(Records from a data collection)
★ ★ ★

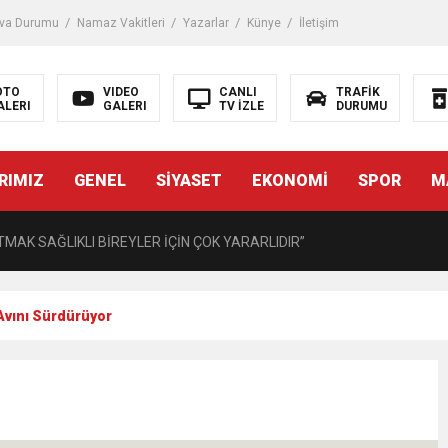
iği ile ilgili bilgi verdi
va Durumu
Namaz Vakitleri
Yazarlar
Künye
İletişim
 Darbe!
OTO
VIDEO
CANLI
TRAFİK
ALERI
GALERI
TV İZLE
DURUMU
tiriyor
RIMIZ
GENEL
SİYASET
EKONOMİ
SPOR
M
UZMANINDAN LİSELİLERE BİLGİLENDİRME
MAK SAĞLIKLI BİREYLER İÇİN ÇOK YARARLIDIR”
AVMALI OLGULARA CERRAHİ YAKLAŞIM”
Avını Sürdürüyor
açırma Tedavi Edilebilmektedir.
FTASI DOLAYISIYLA BİN 100 PERSONELE BİSİKLET DAĞITTI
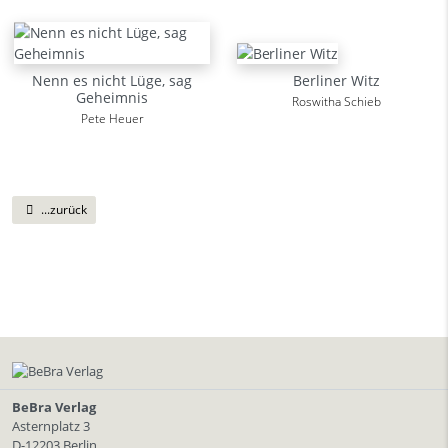
Nenn es nicht Lüge, sag
Berliner Witz
Geheimnis
Roswitha Schieb
Pete Heuer
...zurück
BeBra Verlag
Asternplatz 3
D-12203 Berlin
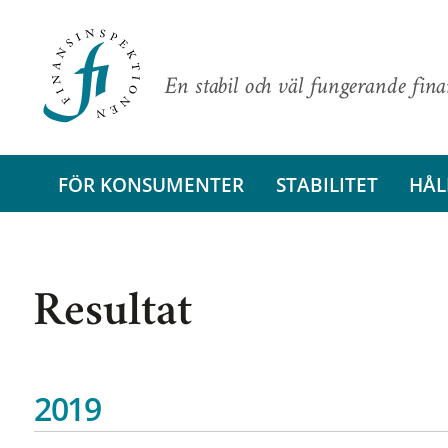
En stabil och väl fungerande fin
FÖR KONSUMENTER
STABILITET
HÅL
Resultat
2019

★ ★ ★

**TASK OBJECTIVE:** Word for word, give back each entry from above, but skip any picture.

**ANSWER SPACE:**
iği ile ilgili bilgi verdi
va Durumu
Namaz Vakitleri
Yazarlar
Künye
İletişim
 Darbe!
OTO
VIDEO
CANLI
TRAFİK
ALERI
GALERI
TV İZLE
DURUMU
tiriyor
RIMIZ
GENEL
SİYASET
EKONOMİ
SPOR
M
UZMANINDAN LİSELİLERE BİLGİLENDİRME
MAK SAĞLIKLI BİREYLER İÇİN ÇOK YARARLIDIR”
AVMALI OLGULARA CERRAHİ YAKLAŞIM”
Avını Sürdürüyor
açırma Tedavi Edilebilmektedir.
FTASI DOLAYISIYLA BİN 100 PERSONELE BİSİKLET DAĞITTI
Nenn es nicht Lüge, sag
Berliner Witz
Geheimnis
Roswitha Schieb
Pete Heuer
...zurück
BeBra Verlag
Asternplatz 3
D-12203 Berlin
En stabil och väl fungerande fin
FÖR KONSUMENTER
STABILITET
HÅL
Resultat
2019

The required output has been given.